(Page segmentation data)

· · · · ·

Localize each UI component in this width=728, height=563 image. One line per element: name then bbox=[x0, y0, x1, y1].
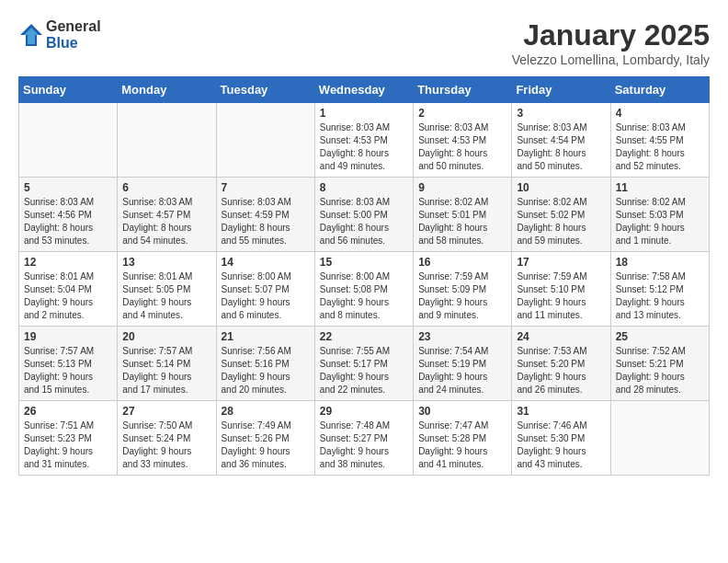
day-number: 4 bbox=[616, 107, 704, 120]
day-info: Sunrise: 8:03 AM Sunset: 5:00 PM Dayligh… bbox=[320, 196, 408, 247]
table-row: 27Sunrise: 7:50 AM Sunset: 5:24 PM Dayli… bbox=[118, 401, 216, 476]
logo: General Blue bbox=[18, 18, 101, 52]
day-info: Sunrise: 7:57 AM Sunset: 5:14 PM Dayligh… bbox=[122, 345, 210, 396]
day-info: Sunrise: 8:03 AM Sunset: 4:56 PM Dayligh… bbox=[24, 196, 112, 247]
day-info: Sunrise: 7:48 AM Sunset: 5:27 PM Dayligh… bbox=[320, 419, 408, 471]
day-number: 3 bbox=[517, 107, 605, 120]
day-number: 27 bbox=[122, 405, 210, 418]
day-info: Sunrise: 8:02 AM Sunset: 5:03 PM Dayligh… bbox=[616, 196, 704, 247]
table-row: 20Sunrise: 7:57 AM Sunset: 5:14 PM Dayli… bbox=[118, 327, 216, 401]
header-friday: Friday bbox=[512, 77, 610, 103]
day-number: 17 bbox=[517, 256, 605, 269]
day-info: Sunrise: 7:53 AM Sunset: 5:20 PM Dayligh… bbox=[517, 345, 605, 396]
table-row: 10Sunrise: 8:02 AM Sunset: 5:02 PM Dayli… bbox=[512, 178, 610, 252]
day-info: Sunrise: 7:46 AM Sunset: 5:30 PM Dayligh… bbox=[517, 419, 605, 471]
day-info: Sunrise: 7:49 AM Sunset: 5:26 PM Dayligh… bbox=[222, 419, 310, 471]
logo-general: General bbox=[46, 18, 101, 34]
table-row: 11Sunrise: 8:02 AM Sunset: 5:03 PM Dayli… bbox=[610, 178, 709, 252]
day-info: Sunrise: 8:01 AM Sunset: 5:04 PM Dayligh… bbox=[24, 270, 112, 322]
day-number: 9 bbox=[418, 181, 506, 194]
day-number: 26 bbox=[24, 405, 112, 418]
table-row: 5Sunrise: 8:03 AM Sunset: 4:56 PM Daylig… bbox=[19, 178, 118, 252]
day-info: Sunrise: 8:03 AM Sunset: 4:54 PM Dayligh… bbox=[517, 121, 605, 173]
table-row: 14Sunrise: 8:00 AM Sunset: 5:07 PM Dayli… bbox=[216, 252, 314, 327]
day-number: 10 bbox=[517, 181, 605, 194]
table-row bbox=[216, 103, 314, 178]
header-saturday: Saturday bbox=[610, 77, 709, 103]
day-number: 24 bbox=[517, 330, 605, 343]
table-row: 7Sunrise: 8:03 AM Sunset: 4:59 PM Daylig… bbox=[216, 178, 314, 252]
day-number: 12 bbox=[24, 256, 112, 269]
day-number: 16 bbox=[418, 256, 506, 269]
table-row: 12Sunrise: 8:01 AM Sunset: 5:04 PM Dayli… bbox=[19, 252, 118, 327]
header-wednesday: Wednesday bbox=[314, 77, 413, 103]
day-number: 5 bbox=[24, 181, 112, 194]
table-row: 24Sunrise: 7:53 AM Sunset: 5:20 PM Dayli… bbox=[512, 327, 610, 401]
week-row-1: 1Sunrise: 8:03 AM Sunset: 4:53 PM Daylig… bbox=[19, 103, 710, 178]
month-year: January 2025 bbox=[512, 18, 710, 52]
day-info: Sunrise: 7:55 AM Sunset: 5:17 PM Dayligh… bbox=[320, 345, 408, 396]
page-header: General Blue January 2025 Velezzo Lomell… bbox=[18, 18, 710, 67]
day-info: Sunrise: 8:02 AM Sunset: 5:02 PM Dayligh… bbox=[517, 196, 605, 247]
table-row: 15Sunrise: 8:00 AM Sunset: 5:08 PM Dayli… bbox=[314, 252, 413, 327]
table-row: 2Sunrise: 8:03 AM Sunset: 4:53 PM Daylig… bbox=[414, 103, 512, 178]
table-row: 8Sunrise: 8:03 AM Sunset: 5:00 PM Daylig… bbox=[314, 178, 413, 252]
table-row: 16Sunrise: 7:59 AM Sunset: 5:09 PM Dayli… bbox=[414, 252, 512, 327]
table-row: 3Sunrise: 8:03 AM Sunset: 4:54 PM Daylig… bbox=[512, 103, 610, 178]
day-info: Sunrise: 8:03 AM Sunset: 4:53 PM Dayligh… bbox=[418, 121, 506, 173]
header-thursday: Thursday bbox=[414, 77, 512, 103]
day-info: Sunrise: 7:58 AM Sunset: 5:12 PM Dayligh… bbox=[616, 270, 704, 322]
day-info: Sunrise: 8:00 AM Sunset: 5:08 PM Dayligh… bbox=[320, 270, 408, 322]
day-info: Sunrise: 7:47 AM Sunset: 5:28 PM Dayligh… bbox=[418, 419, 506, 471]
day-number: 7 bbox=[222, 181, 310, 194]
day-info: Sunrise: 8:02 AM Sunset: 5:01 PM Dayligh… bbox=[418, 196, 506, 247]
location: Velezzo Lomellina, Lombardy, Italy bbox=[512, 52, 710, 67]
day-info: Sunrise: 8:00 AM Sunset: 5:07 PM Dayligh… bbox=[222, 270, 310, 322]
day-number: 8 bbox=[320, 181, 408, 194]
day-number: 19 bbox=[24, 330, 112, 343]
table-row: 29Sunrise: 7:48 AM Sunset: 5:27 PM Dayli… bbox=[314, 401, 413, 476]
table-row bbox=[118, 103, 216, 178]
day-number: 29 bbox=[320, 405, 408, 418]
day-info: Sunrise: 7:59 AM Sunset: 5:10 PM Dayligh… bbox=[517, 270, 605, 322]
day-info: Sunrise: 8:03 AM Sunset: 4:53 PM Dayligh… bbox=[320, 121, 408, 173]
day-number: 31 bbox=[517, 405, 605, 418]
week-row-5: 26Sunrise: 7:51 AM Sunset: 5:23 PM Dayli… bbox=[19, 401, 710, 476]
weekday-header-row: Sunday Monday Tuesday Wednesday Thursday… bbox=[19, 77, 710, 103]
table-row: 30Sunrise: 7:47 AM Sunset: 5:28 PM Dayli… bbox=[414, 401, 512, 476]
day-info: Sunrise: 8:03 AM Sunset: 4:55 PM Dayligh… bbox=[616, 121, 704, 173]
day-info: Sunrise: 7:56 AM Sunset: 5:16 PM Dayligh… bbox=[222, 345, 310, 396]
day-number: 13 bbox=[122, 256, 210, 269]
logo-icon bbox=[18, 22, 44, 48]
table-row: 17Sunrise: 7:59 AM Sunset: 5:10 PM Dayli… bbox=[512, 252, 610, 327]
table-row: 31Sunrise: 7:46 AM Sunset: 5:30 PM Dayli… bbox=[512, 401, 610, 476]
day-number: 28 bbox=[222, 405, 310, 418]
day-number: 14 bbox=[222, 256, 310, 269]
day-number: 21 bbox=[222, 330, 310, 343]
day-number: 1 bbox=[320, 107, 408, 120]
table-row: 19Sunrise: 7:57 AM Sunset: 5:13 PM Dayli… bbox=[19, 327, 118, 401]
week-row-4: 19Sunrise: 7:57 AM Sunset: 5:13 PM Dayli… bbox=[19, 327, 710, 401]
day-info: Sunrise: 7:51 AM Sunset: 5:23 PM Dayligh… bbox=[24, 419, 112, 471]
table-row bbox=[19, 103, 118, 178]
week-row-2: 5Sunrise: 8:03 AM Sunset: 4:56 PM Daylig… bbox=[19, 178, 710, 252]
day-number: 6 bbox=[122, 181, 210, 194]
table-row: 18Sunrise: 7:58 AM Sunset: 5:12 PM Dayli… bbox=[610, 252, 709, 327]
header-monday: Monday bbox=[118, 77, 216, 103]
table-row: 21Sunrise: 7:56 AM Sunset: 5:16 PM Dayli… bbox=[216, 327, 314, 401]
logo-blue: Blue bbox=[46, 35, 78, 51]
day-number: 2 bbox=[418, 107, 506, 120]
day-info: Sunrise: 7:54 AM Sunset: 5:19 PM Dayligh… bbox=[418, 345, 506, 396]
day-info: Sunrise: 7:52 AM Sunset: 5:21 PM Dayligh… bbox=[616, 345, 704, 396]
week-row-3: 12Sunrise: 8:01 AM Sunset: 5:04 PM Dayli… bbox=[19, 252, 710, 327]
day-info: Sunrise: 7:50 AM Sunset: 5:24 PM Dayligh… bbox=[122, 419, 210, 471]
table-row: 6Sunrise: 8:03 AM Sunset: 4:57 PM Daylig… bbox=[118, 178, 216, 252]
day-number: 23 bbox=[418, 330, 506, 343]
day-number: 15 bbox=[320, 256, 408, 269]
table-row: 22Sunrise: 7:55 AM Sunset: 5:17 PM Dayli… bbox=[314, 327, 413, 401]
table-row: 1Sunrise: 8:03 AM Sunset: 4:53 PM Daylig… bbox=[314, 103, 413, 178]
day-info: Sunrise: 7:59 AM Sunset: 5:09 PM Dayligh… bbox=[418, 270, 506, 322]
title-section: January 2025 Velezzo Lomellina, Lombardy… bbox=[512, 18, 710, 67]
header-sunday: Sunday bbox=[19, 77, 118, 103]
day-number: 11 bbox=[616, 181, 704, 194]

· · · · ·

§ DESCRIPTION OF THE TASK: Determine the count of lines in the data above with the string "Sunday" in them, and give that count alone.

§ REPLY: 2